Welcome to the Maigret docs!

Maigret is an easy-to-use and powerful OSINT tool for collecting a dossier on a person by username only.

This is achieved by checking for accounts on a huge number of sites and gathering all the available information from web pages.

The project’s main goal - give to OSINT researchers and pentesters a universal tool to get maximum information about a subject and integrate it with other tools in automatization pipelines.

You may be interested in:

Command line options

Usernames

maigret username1 username2 ...

You can specify several usernames separated by space. Usernames are not mandatory as there are other operations modes (see below).

Parsing of account pages and online documents

maigret --parse URL

Maigret will try to extract information about the document/account owner (including username and other ids) and will make a search by the extracted username and ids. Examples.

Main options

Options are also configurable through settings files, see settings section.

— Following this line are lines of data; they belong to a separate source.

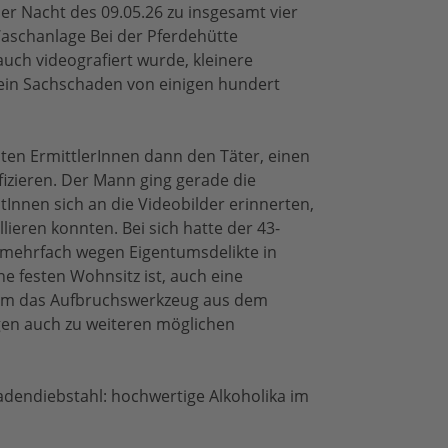
der Nacht des 09.05.26 zu insgesamt vier
schanlage Bei der Pferdehütte
uch videografiert wurde, kleinere
ein Sachschaden von einigen hundert
en ErmittlerInnen dann den Täter, einen
fizieren. Der Mann ging gerade die
tInnen sich an die Videobilder erinnerten,
ieren konnten. Bei sich hatte der 43-
t mehrfach wegen Eigentumsdelikte in
e festen Wohnsitz ist, auch eine
h um das Aufbruchswerkzeug aus dem
ngen auch zu weiteren möglichen
adendiebstahl: hochwertige Alkoholika im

--tags - Filter sites for searching by tags: sites categories and two-letter country codes (not a language!). E.g. photo, dating, sport; jp, us, global. Multiple tags can be associated with one site. Warning: tags markup is not stable now.

-n, --max-connections - Allowed number of concurrent connections (default: 100).

-a, --all-sites - Use all sites for scan (default: top 500).

--top-sites - Count of sites for scan ranked by Alexa Top (default: top 500).

--timeout - Time (in seconds) to wait for responses from sites (default: 30). A longer timeout will be more likely to get results from slow sites. On the other hand, this may cause a long delay to gather all results. The choice of the right timeout should be carried out taking into account the bandwidth of the Internet connection.

--cookies-jar-file - File with custom cookies in Netscape format (aka cookies.txt). You can install an extension to your browser to download own cookies (Chrome, Firefox).

--no-recursion - Disable parsing pages for other usernames and recursive search by them.

--use-disabled-sites - Use disabled sites to search (may cause many false positives).

--id-type - Specify identifier(s) type (default: username). Supported types: gaia_id, vk_id, yandex_public_id, ok_id, wikimapia_uid. Currently, you must add -a flag to run a scan on sites with custom id types, sites will be filtered automatically.

--ignore-ids - Do not make search by the specified username or other ids. Useful for repeated scanning with found known irrelevant usernames.

--db - Load Maigret database from a JSON file or an online, valid, JSON file.

--retries RETRIES - Count of attempts to restart temporarily failed requests.

Reports

-P, --pdf - Generate a PDF report (general report on all usernames).

-H, --html - Generate an HTML report file (general report on all usernames).

-X, --xmind - Generate an XMind 8 mindmap (one report per username).

-C, --csv - Generate a CSV report (one report per username).

-T, --txt - Generate a TXT report (one report per username).

-J, --json - Generate a JSON report of specific type: simple, ndjson (one report per username). E.g. --json ndjson

-fo, --folderoutput - Results will be saved to this folder, results by default. Will be created if doesn’t exist.

Output options

-v, --verbose - Display extra information and metrics. (loglevel=WARNING)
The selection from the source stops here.